- _Problem details_
Reproduce all of the entries below exactly, without images.

══ Input for this task

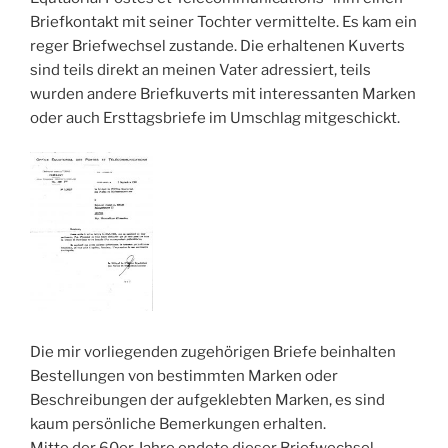
Briefkontakt mit seiner Tochter vermittelte. Es kam ein
reger Briefwechsel zustande. Die erhaltenen Kuverts
sind teils direkt an meinen Vater adressiert, teils
wurden andere Briefkuverts mit interessanten Marken
oder auch Ersttagsbriefe im Umschlag mitgeschickt.
Die mir vorliegenden zugehörigen Briefe beinhalten
Bestellungen von bestimmten Marken oder
Beschreibungen der aufgeklebten Marken, es sind
kaum persönliche Bemerkungen erhalten.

════

- _Your response_
Briefkontakt mit seiner Tochter vermittelte. Es kam ein
reger Briefwechsel zustande. Die erhaltenen Kuverts
sind teils direkt an meinen Vater adressiert, teils
wurden andere Briefkuverts mit interessanten Marken
oder auch Ersttagsbriefe im Umschlag mitgeschickt.
Die mir vorliegenden zugehörigen Briefe beinhalten
Bestellungen von bestimmten Marken oder
Beschreibungen der aufgeklebten Marken, es sind
kaum persönliche Bemerkungen erhalten.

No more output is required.